1.
XVII. Rede.
An die geängstigten Einwohner von Nazianz und an den zürnenden Statthalter1.
„In meinen Eingeweiden, in meinen Eingeweiden empfinde ich Schmerz und die Gefühle meines Herzens sind stürmisch“, sagt einmal in seinen Reden Jeremias2, der feinfühlendste unter den Propheten. Er klagt daselbst über den Ungehorsam Israels, das sich von der Liebe Gottes abgewendet hatte. Bildlich nennt er seine Seele „Eingeweide“. In dieser Weise wird sie oftmals in der Schrift bezeichnet, da die Seele gleich den Eingeweiden einerseits etwas Verborgenes und Unsichtbares ist, anderseits die Bestimmung hat, die geistige Nahrung aufzunehmen und gewissermaßen wiederzugeben; was nämlich für den Leib die Speise, ist für die Seele der Geist. „Die Gefühle“ sind wohl die Regungen und Gedanken der Seele und zwar vor allem jene, welche durch die Sinne veranlaßt werden und welche den Gerechten packen, erhitzen, aufregen und im Feuer des Geistes aus der Fassung bringen; denn das Verbum μαιμάσσειν [maimassein] (stürmisch werden) bedeutet ungestüme Leidenschaft. Versteht man aber unter den Gefühlen die des Körpers, so greift man auch nicht fehl, da auch Augen und Ohren nicht nur schmerzlich berührt werden, wenn sie Arges sehen, bzw. hören, sondern auch aus Mitleid sich sehnen, Besseres zu sehen, bzw. zu hören. Doch mag man den Ausdruck verstehen, wie man will, auf jeden Fall ist es der Gerechte, welcher Schmerz empfindet und stürmisch erregt wird.
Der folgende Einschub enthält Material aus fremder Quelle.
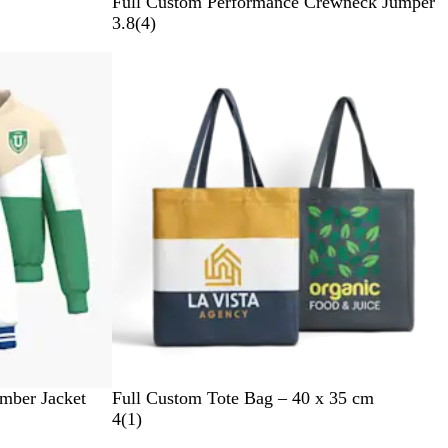
Full Custom Performance Crewneck Jumper
4
3.8
(
4
)
r
e
v
i
e
w
s
mber Jacket
Full Custom Tote Bag – 40 x 35 cm
1
4
(
1
)
r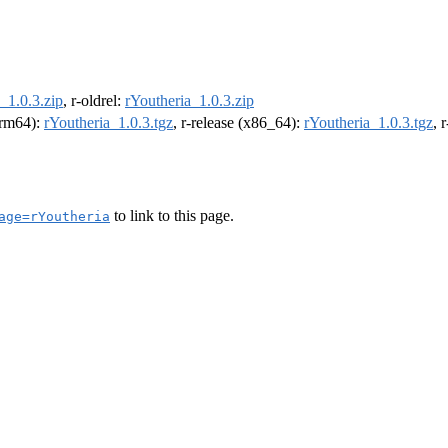
_1.0.3.zip
, r-oldrel:
rYoutheria_1.0.3.zip
(arm64):
rYoutheria_1.0.3.tgz
, r-release (x86_64):
rYoutheria_1.0.3.tgz
, 
to link to this page.
age=rYoutheria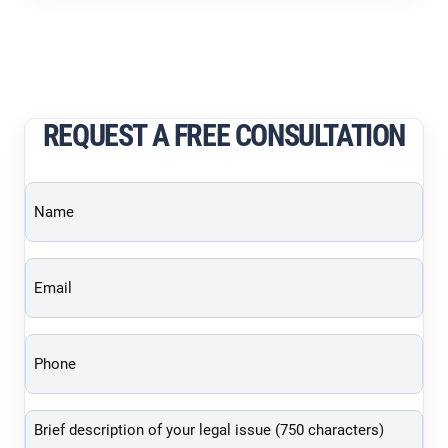
REQUEST A FREE CONSULTATION
Name
(Required)
Email
(Required)
Phone
(Required)
Brief
description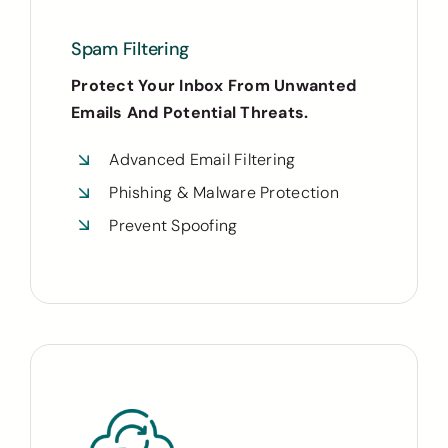
Spam Filtering
Protect Your Inbox From Unwanted
Emails And Potential Threats.
Advanced Email Filtering
Phishing & Malware Protection
Prevent Spoofing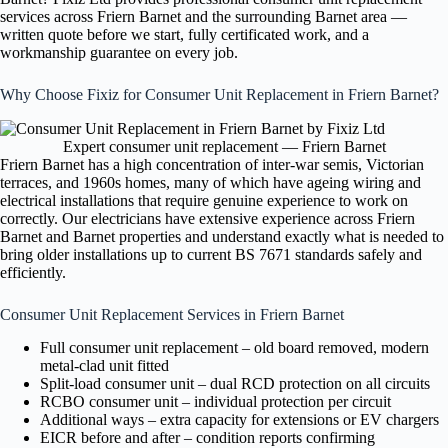
services across Friern Barnet and the surrounding Barnet area —
written quote before we start, fully certificated work, and a
workmanship guarantee on every job.
Why Choose Fixiz for Consumer Unit Replacement in Friern Barnet?
Expert consumer unit replacement — Friern Barnet
Friern Barnet has a high concentration of inter-war semis, Victorian
terraces, and 1960s homes, many of which have ageing wiring and
electrical installations that require genuine experience to work on
correctly. Our electricians have extensive experience across Friern
Barnet and Barnet properties and understand exactly what is needed to
bring older installations up to current BS 7671 standards safely and
efficiently.
Consumer Unit Replacement Services in Friern Barnet
Full consumer unit replacement – old board removed, modern
metal-clad unit fitted
Split-load consumer unit – dual RCD protection on all circuits
RCBO consumer unit – individual protection per circuit
Additional ways – extra capacity for extensions or EV chargers
EICR before and after – condition reports confirming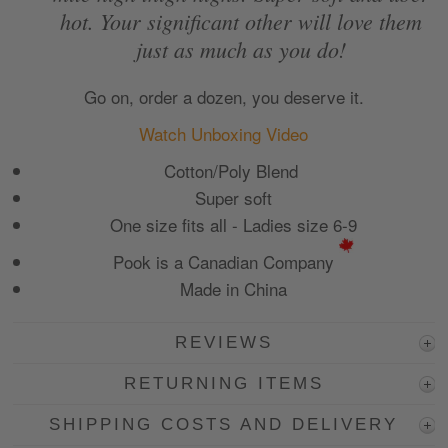
hot. Your significant other will love them
just as much as you do!
Go on, order a dozen, you deserve it.
Watch Unboxing Video
Cotton/Poly Blend
Super soft
One size fits all -
Ladies size 6-9
Pook is a Canadian Company
Made in China
REVIEWS
RETURNING ITEMS
SHIPPING COSTS AND DELIVERY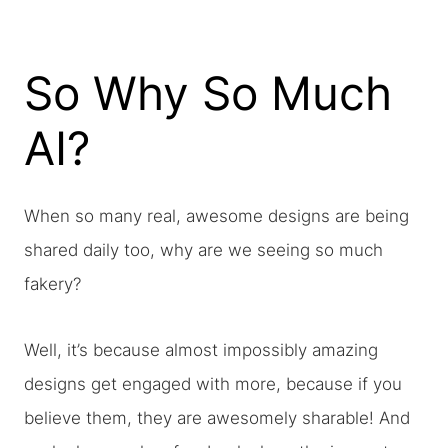
So Why So Much
AI?
When so many real, awesome designs are being
shared daily too, why are we seeing so much
fakery?
Well, it’s because almost impossibly amazing
designs get engaged with more, because if you
believe them, they are awesomely sharable! And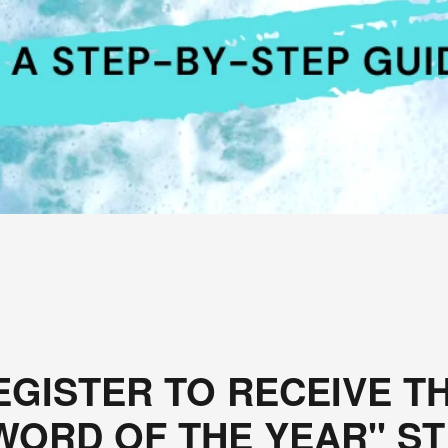
EGISTER TO RECEIVE TH
ORD OF THE YEAR" ST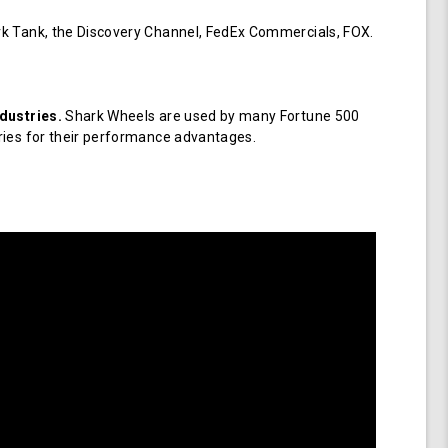
k Tank, the Discovery Channel, FedEx Commercials, FOX.
dustries.
Shark Wheels are used by many Fortune 500
ries for their performance advantages.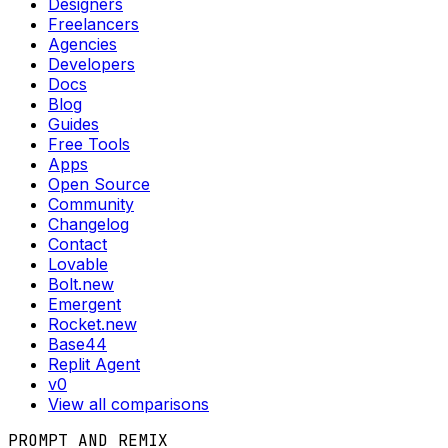
Designers
Freelancers
Agencies
Developers
Docs
Blog
Guides
Free Tools
Apps
Open Source
Community
Changelog
Contact
Lovable
Bolt.new
Emergent
Rocket.new
Base44
Replit Agent
v0
View all comparisons
PROMPT AND REMIX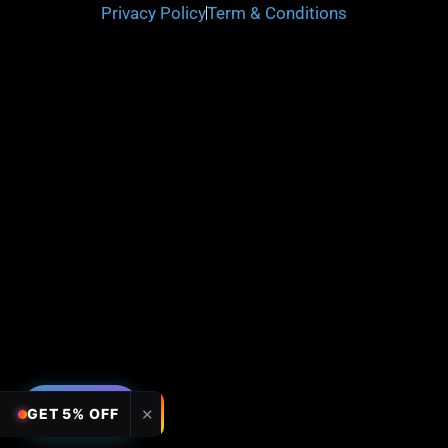
Privacy Policy
Term & Conditions
FILTERS
✕
GET 5% OFF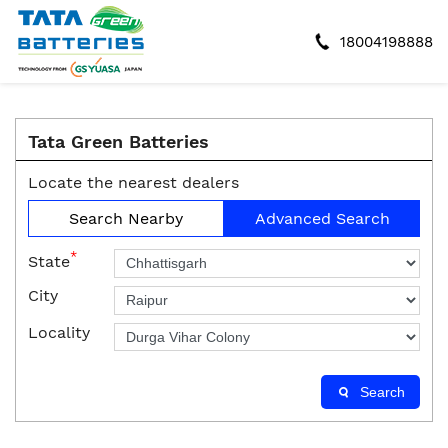
18004198888
Tata Green Batteries
Locate the nearest dealers
Search Nearby
Advanced Search
*
State
City
Locality
Search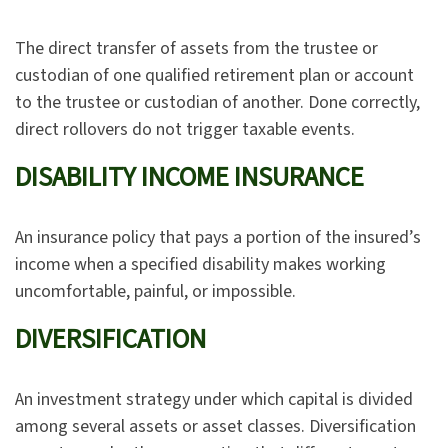
The direct transfer of assets from the trustee or
custodian of one qualified retirement plan or account
to the trustee or custodian of another. Done correctly,
direct rollovers do not trigger taxable events.
DISABILITY INCOME INSURANCE
An insurance policy that pays a portion of the insured’s
income when a specified disability makes working
uncomfortable, painful, or impossible.
DIVERSIFICATION
An investment strategy under which capital is divided
among several assets or asset classes. Diversification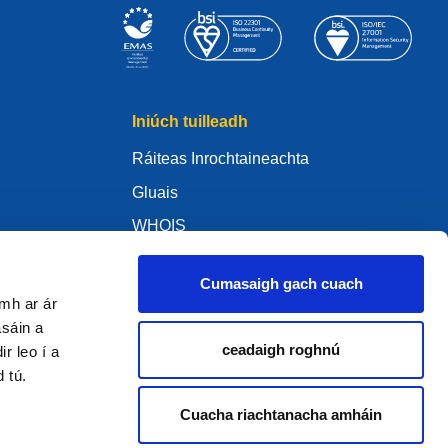
Iniúch tuilleadh
Ráiteas Inrochtaineachta
Gluais
WHOIS
My .eu
Cumasaigh gach cuach
amh ar ár
asáin a
ceadaigh roghnú
r leo í a
ure Policy
d tú.
Cuacha riachtanacha amháin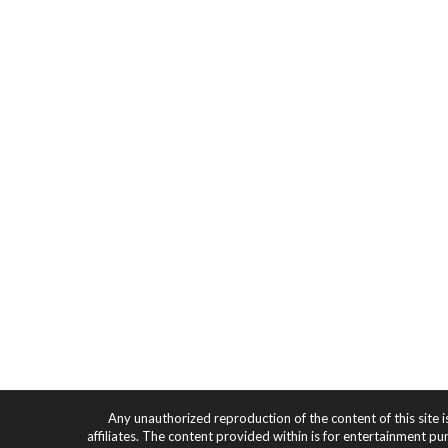
Any unauthorized reproduction of the content of this site i
affiliates. The content provided within is for entertainment pu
Und sehr erbittert ist Jeremias über die Leiden Israels, mag man nun darunter die von den Sinnen erfaßten körperlichen Drangsale verstehen oder die Leiden der Seele, welche vom Geiste wahrgenommen werden. Derselbe Prophet wünscht sich nämlich S. 343 an anderer Stelle eine Quelle von Tränen und sehnt sich nach einem völlig abgelegenen Orte und begehrt nach der Einsamkeit, um sein schmerzbeladenes Herz zu entleeren, in der Stille Israel zu beweinen und so in seinem Seelenleide etwas erleichtert zu werden.